When they came to the features they had to pull back on the extreme stretch and squash and increase the action time to give characters a more credible weight.
I think that, having learned to pull back on the bouncy, extreme stuff and adopt more realistic timing
they were only interested in passing on the subtler approach that they had learned over the period of feature work.
While they still had the underlying experience of extreme action informing their work, their proteges perhaps lack that earlier experience of pushing for very exaggerated action.
on 14 Jul 2011 at 9:17 am 4.Michael said …
Peter, in general I agree with your assessment. But I find Tytla a different case. It’s most obvious in his animation for Stromboli and some of the dwarf animation. I know for a fact that Tytla was interested in applying Stanislavsky techniques to his animation. I find that his inbetween work yields to exaggerated distortion just prior to goig into a strong, well drawn extreme.

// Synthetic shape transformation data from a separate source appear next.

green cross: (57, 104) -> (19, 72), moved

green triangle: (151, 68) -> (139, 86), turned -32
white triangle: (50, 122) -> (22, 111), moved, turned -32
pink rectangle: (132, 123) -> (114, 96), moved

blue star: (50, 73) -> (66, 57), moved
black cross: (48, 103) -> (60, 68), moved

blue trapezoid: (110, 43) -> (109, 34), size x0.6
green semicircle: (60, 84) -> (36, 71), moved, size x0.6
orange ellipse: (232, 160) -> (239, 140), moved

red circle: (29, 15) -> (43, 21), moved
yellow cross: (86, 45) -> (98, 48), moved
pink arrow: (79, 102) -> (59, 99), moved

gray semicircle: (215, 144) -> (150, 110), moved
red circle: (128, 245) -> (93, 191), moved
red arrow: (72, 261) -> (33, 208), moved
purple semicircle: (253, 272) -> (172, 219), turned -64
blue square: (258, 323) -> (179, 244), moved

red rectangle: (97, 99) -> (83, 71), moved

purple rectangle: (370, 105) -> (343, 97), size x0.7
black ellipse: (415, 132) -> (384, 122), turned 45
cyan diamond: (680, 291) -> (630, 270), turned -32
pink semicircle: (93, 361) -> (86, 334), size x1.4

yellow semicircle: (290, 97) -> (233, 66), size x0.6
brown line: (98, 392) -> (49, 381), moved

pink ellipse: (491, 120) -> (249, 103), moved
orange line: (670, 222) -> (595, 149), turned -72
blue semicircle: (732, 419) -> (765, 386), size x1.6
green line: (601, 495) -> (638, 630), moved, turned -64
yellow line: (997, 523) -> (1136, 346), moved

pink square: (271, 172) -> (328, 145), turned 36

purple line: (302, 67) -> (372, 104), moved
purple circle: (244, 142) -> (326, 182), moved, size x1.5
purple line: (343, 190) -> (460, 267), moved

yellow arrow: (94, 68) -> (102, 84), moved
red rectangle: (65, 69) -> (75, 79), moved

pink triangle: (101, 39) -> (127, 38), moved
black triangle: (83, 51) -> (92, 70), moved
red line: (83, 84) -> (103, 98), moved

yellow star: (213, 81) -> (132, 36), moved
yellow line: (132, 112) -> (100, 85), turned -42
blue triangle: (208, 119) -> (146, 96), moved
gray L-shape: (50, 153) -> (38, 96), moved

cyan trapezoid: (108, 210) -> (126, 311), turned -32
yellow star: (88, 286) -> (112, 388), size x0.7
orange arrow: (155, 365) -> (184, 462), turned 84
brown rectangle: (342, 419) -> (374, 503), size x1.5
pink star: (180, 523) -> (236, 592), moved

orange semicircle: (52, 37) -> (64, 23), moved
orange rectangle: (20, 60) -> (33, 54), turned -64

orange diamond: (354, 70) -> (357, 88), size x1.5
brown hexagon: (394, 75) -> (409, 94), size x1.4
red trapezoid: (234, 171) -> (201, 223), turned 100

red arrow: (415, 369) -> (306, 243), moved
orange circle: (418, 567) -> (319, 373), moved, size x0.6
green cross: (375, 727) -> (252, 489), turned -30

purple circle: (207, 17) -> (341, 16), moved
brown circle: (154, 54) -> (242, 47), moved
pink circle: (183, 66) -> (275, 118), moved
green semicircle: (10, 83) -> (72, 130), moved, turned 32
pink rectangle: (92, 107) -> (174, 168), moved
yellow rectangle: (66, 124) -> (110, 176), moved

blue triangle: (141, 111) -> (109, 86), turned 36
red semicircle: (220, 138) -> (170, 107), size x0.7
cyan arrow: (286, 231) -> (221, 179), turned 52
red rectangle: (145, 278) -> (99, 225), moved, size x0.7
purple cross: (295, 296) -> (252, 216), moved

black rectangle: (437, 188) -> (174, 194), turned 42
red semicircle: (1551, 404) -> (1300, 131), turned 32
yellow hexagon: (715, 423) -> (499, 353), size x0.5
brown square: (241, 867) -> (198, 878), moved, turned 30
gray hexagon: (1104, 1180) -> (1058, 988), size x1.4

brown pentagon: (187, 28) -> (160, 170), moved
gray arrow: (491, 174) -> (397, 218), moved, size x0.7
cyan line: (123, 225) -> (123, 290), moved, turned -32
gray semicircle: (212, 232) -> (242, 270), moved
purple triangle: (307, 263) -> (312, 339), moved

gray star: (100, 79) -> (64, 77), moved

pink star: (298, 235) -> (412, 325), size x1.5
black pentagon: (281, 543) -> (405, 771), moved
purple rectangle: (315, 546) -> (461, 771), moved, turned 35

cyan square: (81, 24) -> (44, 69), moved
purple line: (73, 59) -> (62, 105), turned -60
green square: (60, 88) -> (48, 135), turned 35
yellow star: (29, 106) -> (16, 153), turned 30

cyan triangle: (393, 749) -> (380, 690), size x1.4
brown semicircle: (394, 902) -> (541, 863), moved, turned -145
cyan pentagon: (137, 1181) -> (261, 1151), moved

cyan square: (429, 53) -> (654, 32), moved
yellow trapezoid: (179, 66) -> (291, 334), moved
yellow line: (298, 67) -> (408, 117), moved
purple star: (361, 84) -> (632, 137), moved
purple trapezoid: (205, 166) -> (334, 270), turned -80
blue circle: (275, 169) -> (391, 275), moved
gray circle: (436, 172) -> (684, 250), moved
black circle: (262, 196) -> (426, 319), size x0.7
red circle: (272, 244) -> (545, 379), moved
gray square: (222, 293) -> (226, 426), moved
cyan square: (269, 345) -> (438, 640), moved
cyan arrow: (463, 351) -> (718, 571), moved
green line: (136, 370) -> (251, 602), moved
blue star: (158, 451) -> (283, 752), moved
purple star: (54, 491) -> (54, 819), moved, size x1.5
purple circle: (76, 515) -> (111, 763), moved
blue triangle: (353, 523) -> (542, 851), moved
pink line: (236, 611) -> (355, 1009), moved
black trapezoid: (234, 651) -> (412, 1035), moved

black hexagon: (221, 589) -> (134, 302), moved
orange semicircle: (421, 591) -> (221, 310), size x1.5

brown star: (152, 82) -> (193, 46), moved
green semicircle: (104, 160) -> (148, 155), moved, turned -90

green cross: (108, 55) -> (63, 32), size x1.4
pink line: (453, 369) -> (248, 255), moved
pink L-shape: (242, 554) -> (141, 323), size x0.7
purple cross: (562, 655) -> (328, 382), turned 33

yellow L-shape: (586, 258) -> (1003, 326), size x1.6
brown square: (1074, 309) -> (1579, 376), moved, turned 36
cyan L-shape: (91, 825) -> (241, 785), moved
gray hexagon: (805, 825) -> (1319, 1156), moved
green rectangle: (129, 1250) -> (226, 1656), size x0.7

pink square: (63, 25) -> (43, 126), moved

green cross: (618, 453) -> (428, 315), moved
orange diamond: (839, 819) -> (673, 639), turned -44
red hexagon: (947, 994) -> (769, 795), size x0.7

Like the later animation of Bobe Cannon, Tytla was forcing distortion inbetween the extremes. I believe he was using this as the actor would use sense memory to perform a piece. Tytla was using grapic distortion to rip apart and reconstruct his character’s extreme emotions. That’s my theory and I’m sticking to it.
on 14 Jul 2011 at 9:31 am 5.John Celestri said …
Adding to Dave’s and Peter’s comments, I offer the following as a possible scenario.
Tytla, Moore, Babbitt, and Ferguson were all self-taught artists with a smattering of art school training. They also had strong personalities. So, their styles all came from within.
If I’m not mistaken, I believe I read somewhere that Disney himself called for the pulling back from the more cartoony extreme action, starting with the Bambi tests (Kahl, Thomas, Johnson, all art school trained). Maybe it was his comment regarding those tests, “Boys that is pure gold,” that was taken by the younger artists as his direction to go subtler.
With that in mind, I think Disney was looking for the more subtle style of caricature…a more realistic effect, which would set his films apart from what the other studios’ style could present.
on 14 Jul 2011 at 9:40 am 6.Michael said …
The only problem is that Tytla, alone, went more extreme (until he did the Devil in Bald Mt.) than he had done in the shorts.
on 15 Jul 2011 at 1:50 pm 7.Steven Hartley said …
Good timing of Snow White posts – as I’m making mosaics (again) for the film.